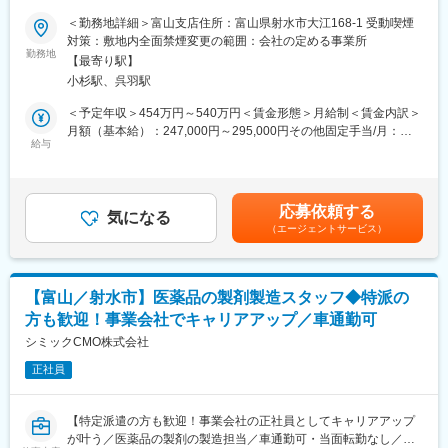
金属製品の総合アッセンブリーまで、複合一貫生産体制が整って
＜勤務地詳細＞富山支店住所：富山県射水市大江168-1 受動喫煙
います。
■職務詳細：
対策：敷地内全面禁煙変更の範囲：会社の定める事業所
＼＼セールストーク力よりも”関係性構築力”が大事なル―ト営業／
勤務地
【最寄り駅】
／
小杉駅、呉羽駅
安全ネットや防音・防塵シートなど、建設現場に欠かせない「仮
変更の範囲：無
設資材」のレンタル・販売を行う法人営業です。
＜予定年収＞454万円～540万円＜賃金形態＞月給制＜賃金内訳＞
提案先はゼネコン・商社・販売代理店・自治体など、既存顧客中
月額（基本給）：247,000円～295,000円その他固定手当/月：
心が中心です◎
給与
10,000円固定残業手当/月：39,000円～47,000円（固定残業時間
担当は10～20社程度ですが、案件単位で管理されるため、案件規
20時間0分/月）超過した時間外労働の残業手当は追加支給＜月給
模に応じて業務量を調整しています。
＞296,000円～352,000円（一律手当を含む）＜昇給有無＞有＜残
現場担当者との関係構築を大切にしながら、自分なりの営業スタ
業手当＞有＜給与補足＞■昇給：年1回（4月）■賞与：年2回（7・
応募依頼する
イルで進められる環境です。
気になる
12月／昨年度実績：4ヶ月）■その他固定手当：地域手当10,000円
（エージェントサービス）
賃金はあくまでも目安の金額であり、選考を通じて上下する可能
■具体的な業務：
性があります。月給(月額)は固定手当を含めた表記です。
・電話／メール対応
・客先訪問、要望のヒアリング
【富山／射水市】医薬品の製剤製造スタッフ◆特派の
・建設仮設資材の企画／提案
方も歓迎！事業会社でキャリアアップ／車通勤可
・見積書の作成
・納期調整
シミックCMO株式会社
・アフターフォローなど
正社員
※社用車は一人1台貸与
＜こんな方にオススメ＞
【特定派遣の方も歓迎！事業会社の正社員としてキャリアアップ
「言われたものを売る」営業ではなく、これから始まる工事内容
が叶う／医薬品の製剤の製造担当／車通勤可・当面転勤なし／シ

[What to produce]: The full listing, reproduced exactly and without pictures, is the expected output.

[Task output]:
金属製品の総合アッセンブリーまで、複合一貫生産体制が整って
＜勤務地詳細＞富山支店住所：富山県射水市大江168-1 受動喫煙
います。
■職務詳細：
対策：敷地内全面禁煙変更の範囲：会社の定める事業所
＼＼セールストーク力よりも”関係性構築力”が大事なル―ト営業／
勤務地
【最寄り駅】
／
小杉駅、呉羽駅
安全ネットや防音・防塵シートなど、建設現場に欠かせない「仮
変更の範囲：無
設資材」のレンタル・販売を行う法人営業です。
＜予定年収＞454万円～540万円＜賃金形態＞月給制＜賃金内訳＞
提案先はゼネコン・商社・販売代理店・自治体など、既存顧客中
月額（基本給）：247,000円～295,000円その他固定手当/月：
心が中心です◎
給与
10,000円固定残業手当/月：39,000円～47,000円（固定残業時間
担当は10～20社程度ですが、案件単位で管理されるため、案件規
20時間0分/月）超過した時間外労働の残業手当は追加支給＜月給
模に応じて業務量を調整しています。
＞296,000円～352,000円（一律手当を含む）＜昇給有無＞有＜残
現場担当者との関係構築を大切にしながら、自分なりの営業スタ
業手当＞有＜給与補足＞■昇給：年1回（4月）■賞与：年2回（7・
応募依頼する
イルで進められる環境です。
気になる
12月／昨年度実績：4ヶ月）■その他固定手当：地域手当10,000円
（エージェントサービス）
賃金はあくまでも目安の金額であり、選考を通じて上下する可能
■具体的な業務：
性があります。月給(月額)は固定手当を含めた表記です。
・電話／メール対応
・客先訪問、要望のヒアリング
【富山／射水市】医薬品の製剤製造スタッフ◆特派の
・建設仮設資材の企画／提案
方も歓迎！事業会社でキャリアアップ／車通勤可
・見積書の作成
・納期調整
シミックCMO株式会社
・アフターフォローなど
正社員
※社用車は一人1台貸与
＜こんな方にオススメ＞
【特定派遣の方も歓迎！事業会社の正社員としてキャリアアップ
「言われたものを売る」営業ではなく、これから始まる工事内容
が叶う／医薬品の製剤の製造担当／車通勤可・当面転勤なし／シ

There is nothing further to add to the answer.